*** Opening Exercise data ***
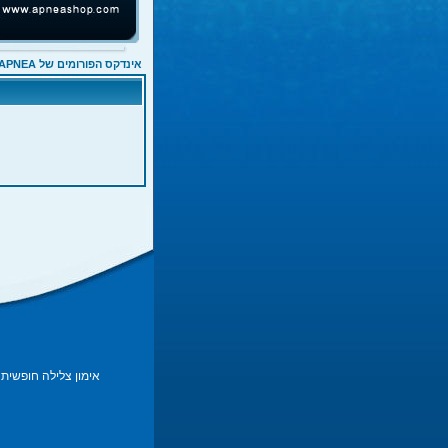
אינדקס הפורומים של APNEA
אימון צלילה חופשית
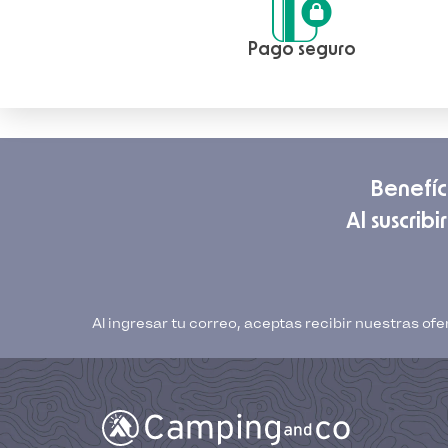
Pago seguro
Benefíc
Al suscrib
Al ingresar tu correo, aceptas recibir nuestras o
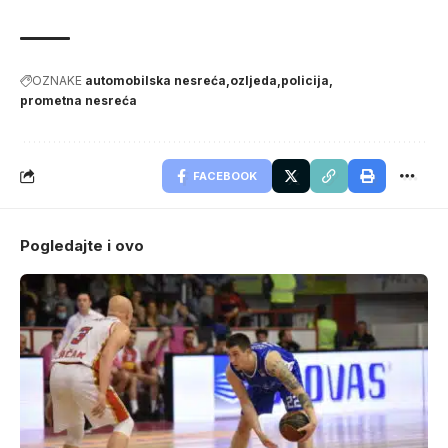
OZNAKE
automobilska nesreća
ozljeda
policija
prometna nesreća
FACEBOOK
Pogledajte i ovo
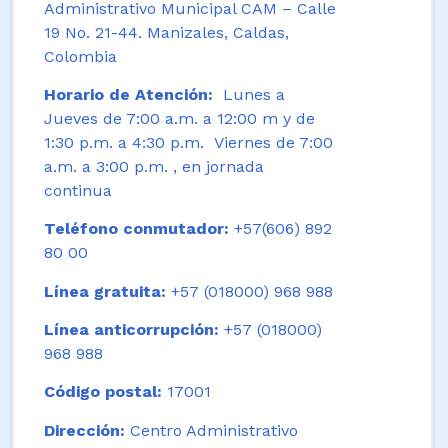
Administrativo Municipal CAM – Calle
19 No. 21-44. Manizales, Caldas,
Colombia
Horario de Atención:
Lunes a
Jueves de 7:00 a.m. a 12:00 m y de
1:30 p.m. a 4:30 p.m. Viernes de 7:00
a.m. a 3:00 p.m. , en jornada
continua
Teléfono conmutador:
+57(606) 892
80 00
Línea gratuita:
+57 (018000) 968 988
Línea anticorrupción:
+57 (018000)
968 988
Código postal:
17001
Dirección:
Centro Administrativo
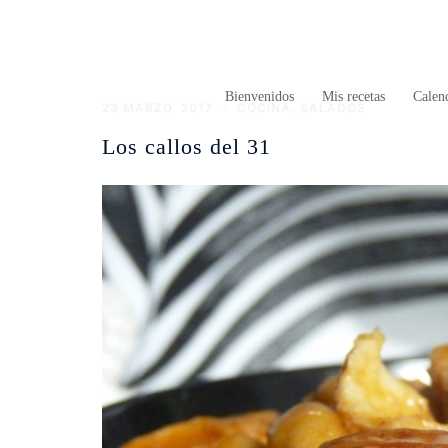
Saltar
al
contenido
Bienvenidos
Mis recetas
Calend
23 MARZO, 2017
COCINA
,
SALADOS
Los callos del 31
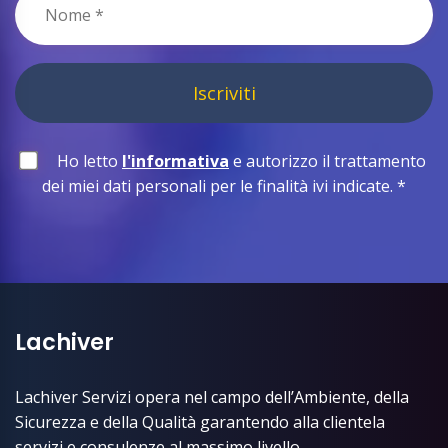
Iscriviti
Ho letto
l'informativa
e autorizzo il trattamento
dei miei dati personali per le finalità ivi indicate.
*
Lachiver
Lachiver Servizi opera nel campo dell’Ambiente, della
Sicurezza e della Qualità garantendo alla clientela
servizi e consulenze al massimo livello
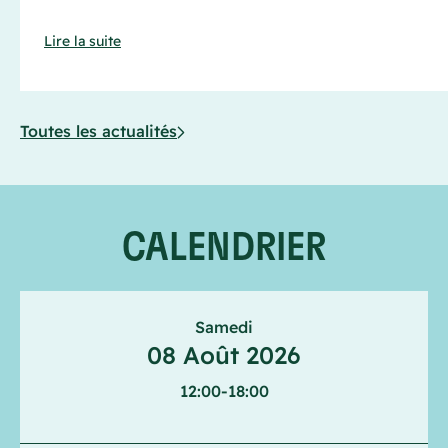
Lire la suite
Toutes les actualités
CALENDRIER
Samedi
08 Août 2026
12:00
-
18:00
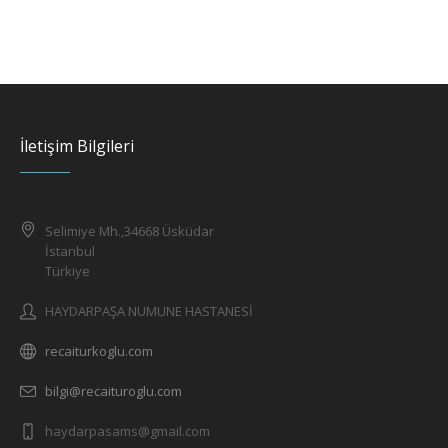
İletişim Bilgileri
Selimiye Mh.,34668 Üsküdar
İstanbul
Türkiye
HAYDARPAŞA NUMUNE HASTANESİ
recaiturkoglu.com
bilgi@recaituroglu.com
haydarpasams@gmail.com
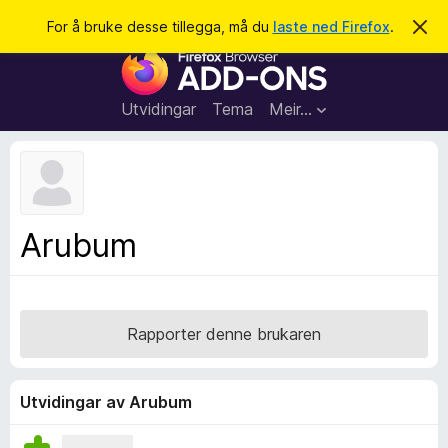
S
Logg inn
For å bruke desse tillegga, må du
laste ned Firefox
.
A
v
ø
N
v
k
i
e
s
t
d
Utvidingar
Tema
Meir…
e
t
n
l
n
e
e
m
s
e
l
a
Arubum
d
r
i
n
t
g
i
a
l
Rapporter denne brukaren
l
e
g
Utvidingar av Arubum
g
f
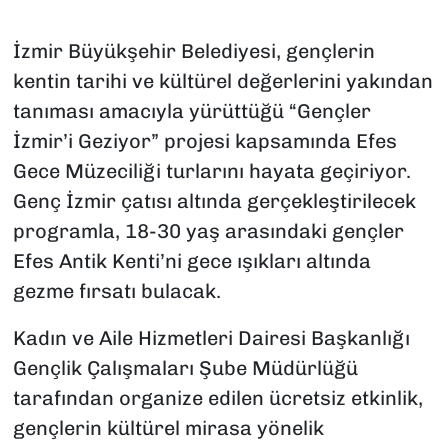
İzmir Büyükşehir Belediyesi, gençlerin
kentin tarihi ve kültürel değerlerini yakından
tanıması amacıyla yürüttüğü “Gençler
İzmir’i Geziyor” projesi kapsamında Efes
Gece Müzeciliği turlarını hayata geçiriyor.
Genç İzmir çatısı altında gerçekleştirilecek
programla, 18-30 yaş arasındaki gençler
Efes Antik Kenti’ni gece ışıkları altında
gezme fırsatı bulacak.
Kadın ve Aile Hizmetleri Dairesi Başkanlığı
Gençlik Çalışmaları Şube Müdürlüğü
tarafından organize edilen ücretsiz etkinlik,
gençlerin kültürel mirasa yönelik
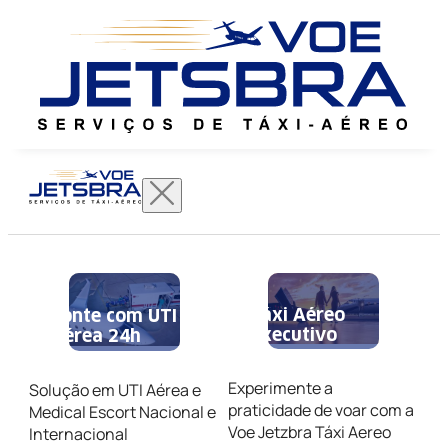
Táxi Aéreo
Conte com UTI
Executivo
Aérea 24h
Experimente a
Solução em UTI Aérea e
praticidade de voar com a
Medical Escort Nacional e
Voe Jetzbra Táxi Aereo
Internacional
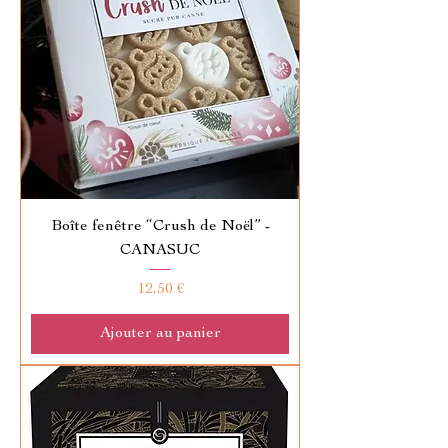
Boîte fenêtre “Crush de Noël” -
CANASUC
Prix
12,50 €
Ajouter au panier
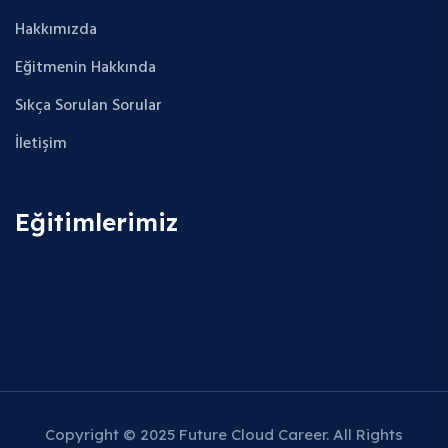
Hakkımızda
Eğitmenin Hakkında
Sıkça Sorulan Sorular
İletişim
Eğitimlerimiz
Copyright © 2025 Future Cloud Career. All Rights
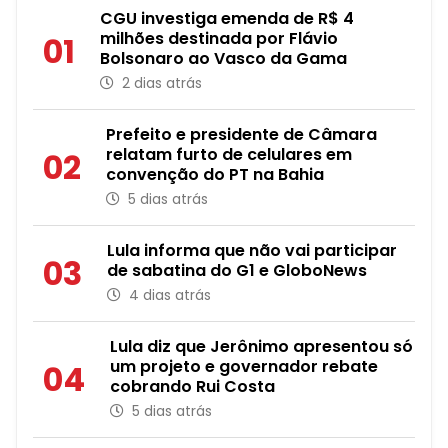
CGU investiga emenda de R$ 4
milhões destinada por Flávio
01
Bolsonaro ao Vasco da Gama
2 dias atrás
Prefeito e presidente de Câmara
relatam furto de celulares em
02
convenção do PT na Bahia
5 dias atrás
Lula informa que não vai participar
03
de sabatina do G1 e GloboNews
4 dias atrás
Lula diz que Jerônimo apresentou só
um projeto e governador rebate
04
cobrando Rui Costa
5 dias atrás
*** Closing Exercise data ***
### Assignment
Your copy of the listing should match it exactly, apart from the pictures, which are left out.

### Result
אינדקס הפורומים של APNEA
אימון צלילה חופשית
Pago seguro
Benefíc
Al suscrib
Al ingresar tu correo, aceptas recibir nuestras o
OZNAKE
automobilska nesreća
ozljeda
policija
prometna nesreća
FACEBOOK
Pogledajte i ovo
Administrativo Municipal CAM – Calle
19 No. 21-44. Manizales, Caldas,
Colombia
Horario de Atención:
Lunes a
Jueves de 7:00 a.m. a 12:00 m y de
1:30 p.m. a 4:30 p.m. Viernes de 7:00
a.m. a 3:00 p.m. , en jornada
continua
Teléfono conmutador:
+57(606) 892
80 00
Línea gratuita:
+57 (018000) 968 988
Línea anticorrupción:
+57 (018000)
968 988
Código postal:
17001
Dirección:
Centro Administrativo
Saltar
al
contenido
Bienvenidos
Mis recetas
Calend
23 MARZO, 2017
COCINA
,
SALADOS
Los callos del 31
Iscriviti
Ho letto
l'informativa
e autorizzo il trattamento
dei miei dati personali per le finalità ivi indicate.
*
Lachiver
Lachiver Servizi opera nel campo dell’Ambiente, della
Sicurezza e della Qualità garantendo alla clientela
servizi e consulenze al massimo livello
Lire la suite
Toutes les actualités
CALENDRIER
Samedi
08 Août 2026
12:00
-
18:00
İletişim Bilgileri
Selimiye Mh.,34668 Üsküdar
İstanbul
Türkiye
HAYDARPAŞA NUMUNE HASTANESİ
recaiturkoglu.com
bilgi@recaituroglu.com
haydarpasams@gmail.com
S
Logg inn
For å bruke desse tillegga, må du
laste ned Firefox
.
A
v
ø
N
v
k
i
e
s
t
d
Utvidingar
Tema
Meir…
e
t
n
l
n
e
e
m
s
e
l
a
Arubum
d
r
i
n
t
g
i
a
l
Rapporter denne brukaren
l
e
g
Utvidingar av Arubum
g
f
İzmir Büyükşehir Belediyesi, gençlerin
kentin tarihi ve kültürel değerlerini yakından
tanıması amacıyla yürüttüğü “Gençler
İzmir’i Geziyor” projesi kapsamında Efes
Gece Müzeciliği turlarını hayata geçiriyor.
Genç İzmir çatısı altında gerçekleştirilecek
programla, 18-30 yaş arasındaki gençler
Efes Antik Kenti’ni gece ışıkları altında
gezme fırsatı bulacak.
Kadın ve Aile Hizmetleri Dairesi Başkanlığı
Gençlik Çalışmaları Şube Müdürlüğü
tarafından organize edilen ücretsiz etkinlik,
gençlerin kültürel mirasa yönelik
Táxi Aéreo
Conte com UTI
Executivo
Aérea 24h
Experimente a
Solução em UTI Aérea e
praticidade de voar com a
Medical Escort Nacional e
Voe Jetzbra Táxi Aereo
Internacional
Boîte fenêtre “Crush de Noël” -
CANASUC
Prix
12,50 €
Ajouter au panier
Hakkımızda
Eğitmenin Hakkında
Sıkça Sorulan Sorular
İletişim
Eğitimlerimiz
Copyright © 2025 Future Cloud Career. All Rights
CGU investiga emenda de R$ 4
milhões destinada por Flávio
01
Bolsonaro ao Vasco da Gama
2 dias atrás
Prefeito e presidente de Câmara
relatam furto de celulares em
02
convenção do PT na Bahia
5 dias atrás
Lula informa que não vai participar
03
de sabatina do G1 e GloboNews
4 dias atrás
Lula diz que Jerônimo apresentou só
um projeto e governador rebate
04
cobrando Rui Costa
5 dias atrás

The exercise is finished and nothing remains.